[[ DATA FOR REVIEW open ]]

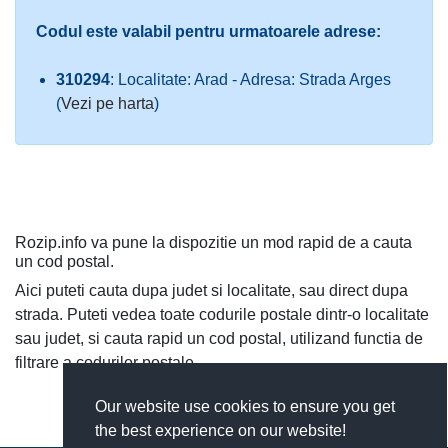
Codul este valabil pentru urmatoarele adrese:
310294
: Localitate: Arad - Adresa: Strada Arges
(
Vezi pe harta
)
Rozip.info va pune la dispozitie un mod rapid de a cauta
un cod postal.
Aici puteti cauta dupa judet si localitate, sau direct dupa
strada. Puteti vedea toate codurile postale dintr-o localitate
sau judet, si cauta rapid un cod postal, utilizand functia de
filtrare a codurilor postale.
Our website use cookies to ensure you get
the best experience on our website!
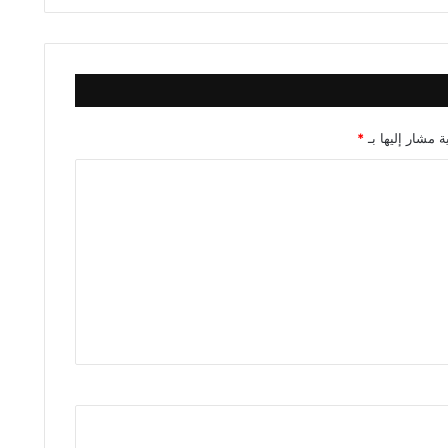
ة مشار إليها بـ
*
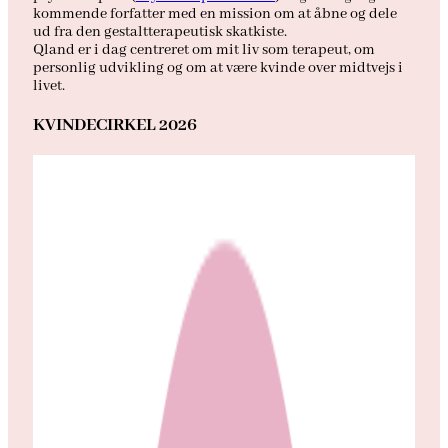
kommende forfatter med en mission om at åbne og dele
ud fra den gestaltterapeutisk skatkiste.
Qland er i dag centreret om mit liv som terapeut, om
personlig udvikling og om at være kvinde over midtvejs i
livet.
KVINDECIRKEL 2026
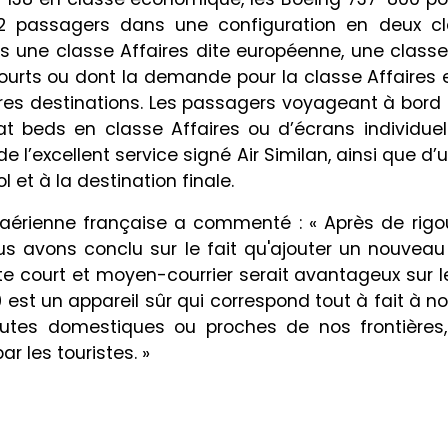
72 passagers dans une configuration en deux cl
 une classe Affaires dite européenne, une class
courts ou dont la demande pour la classe Affaires 
res destinations. Les passagers voyageant à bord 
at beds en classe Affaires ou d’écrans individuels
 l’excellent service signé Air Similan, ainsi que d
l et à la destination finale.
aérienne française a commenté : « Après de rigo
s avons conclu sur le fait qu'ajouter un nouveau 
te court et moyen-courrier serait avantageux sur l
est un appareil sûr qui correspond tout à fait à n
outes domestiques ou proches de nos frontières,
ar les touristes. »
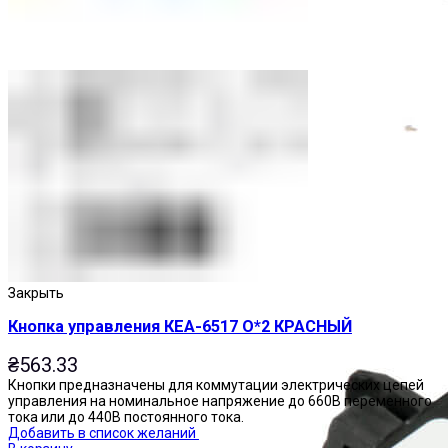
Приставки выдержки времени
Закрыть
Кнопка управления КЕА-6517 О*2 КРАСНЫЙ
₴
563.33
Кнопки предназначены для коммутации электрических цепей
управления на номинальное напряжение до 660В переменного
тока или до 440В постоянного тока.
Добавить в список желаний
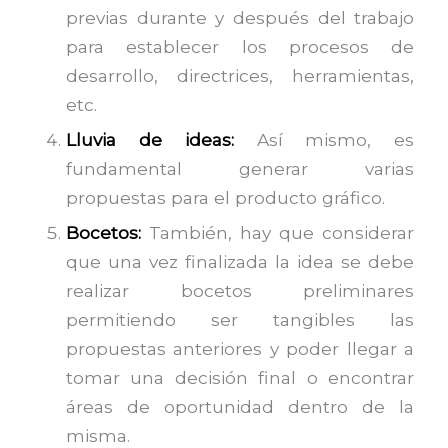
previas durante y después del trabajo
para establecer los procesos de
desarrollo, directrices, herramientas,
etc.
Lluvia de ideas:
Así mismo, es
fundamental generar varias
propuestas para el producto gráfico.
Bocetos:
También, hay que considerar
que una vez finalizada la idea se debe
realizar bocetos preliminares
permitiendo ser tangibles las
propuestas anteriores y poder llegar a
tomar una decisión final o encontrar
áreas de oportunidad dentro de la
misma.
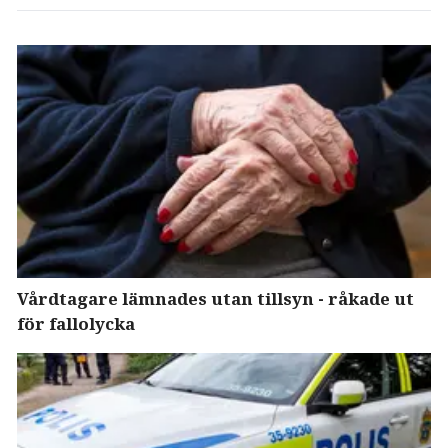
Vårdtagare lämnades utan tillsyn - råkade ut
för fallolycka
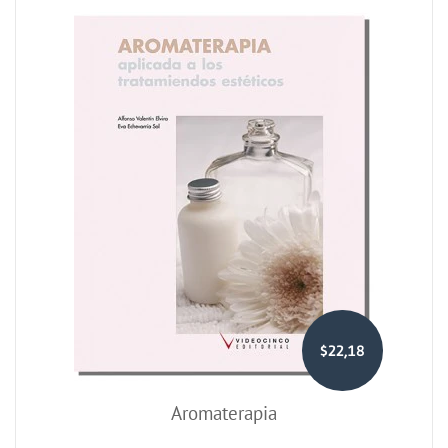
$22,18
Aromaterapia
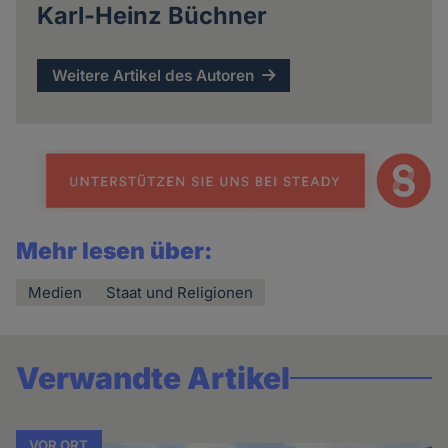
Karl-Heinz Büchner
Weitere Artikel des Autoren
Mehr lesen über:
Medien
Staat und Religionen
Verwandte Artikel
VOR ORT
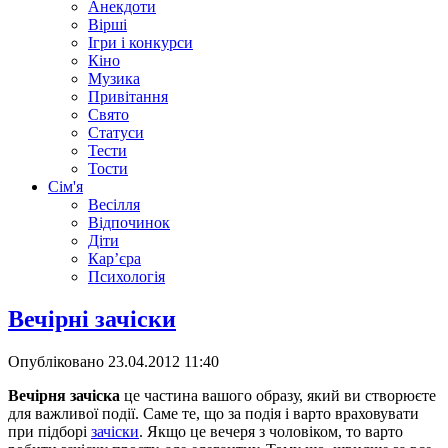
Анекдоти
Вірші
Ігри і конкурси
Кіно
Музика
Привітання
Свято
Статуси
Тести
Тости
Сім'я
Весілля
Відпочинок
Діти
Кар’єра
Психологія
Вечірні зачіски
Опубліковано
23.04.2012 11:40
Вечірня зачіска
це частина вашого образу, який ви створюєте
для важливої ​​події. Саме те, що за подія і варто враховувати
при підборі
зачіски
. Якщо це вечеря з чоловіком, то варто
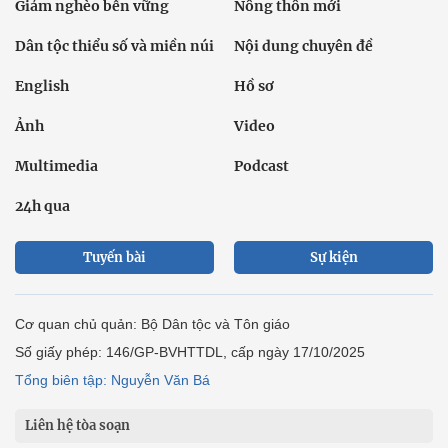
Giảm nghèo bền vững
Nông thôn mới
Dân tộc thiểu số và miền núi
Nội dung chuyên đề
English
Hồ sơ
Ảnh
Video
Multimedia
Podcast
24h qua
Tuyến bài
Sự kiện
Cơ quan chủ quản: Bộ Dân tộc và Tôn giáo
Số giấy phép: 146/GP-BVHTTDL, cấp ngày 17/10/2025
Tổng biên tập: Nguyễn Văn Bá
Liên hệ tòa soạn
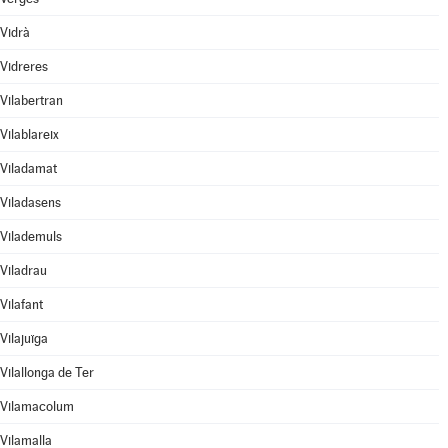
Vidrà
Vidreres
Vilabertran
Vilablareix
Viladamat
Viladasens
Vilademuls
Viladrau
Vilafant
Vilajuïga
Vilallonga de Ter
Vilamacolum
Vilamalla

[[ DATA FOR REVIEW closed ]]

— TASK OBJECTIVE —
Set down exactly the lines running from the beginning of the entries above to the line that contains "s avons conclu", including both, and leave out pictures.

— RESPONSE AREA —
Codul este valabil pentru urmatoarele adrese:
310294
: Localitate: Arad - Adresa: Strada Arges
(
Vezi pe harta
)
Rozip.info va pune la dispozitie un mod rapid de a cauta
un cod postal.
Aici puteti cauta dupa judet si localitate, sau direct dupa
strada. Puteti vedea toate codurile postale dintr-o localitate
sau judet, si cauta rapid un cod postal, utilizand functia de
filtrare a codurilor postale.
Our website use cookies to ensure you get
the best experience on our website!
ة مشار إليها بـ
*
kommende forfatter med en mission om at åbne og dele
ud fra den gestaltterapeutisk skatkiste.
Qland er i dag centreret om mit liv som terapeut, om
personlig udvikling og om at være kvinde over midtvejs i
livet.
KVINDECIRKEL 2026
72 passagers dans une configuration en deux cl
 une classe Affaires dite européenne, une class
courts ou dont la demande pour la classe Affaires 
res destinations. Les passagers voyageant à bord 
at beds en classe Affaires ou d’écrans individuels
 l’excellent service signé Air Similan, ainsi que d
l et à la destination finale.
aérienne française a commenté : « Après de rigo
s avons conclu sur le fait qu'ajouter un nouveau 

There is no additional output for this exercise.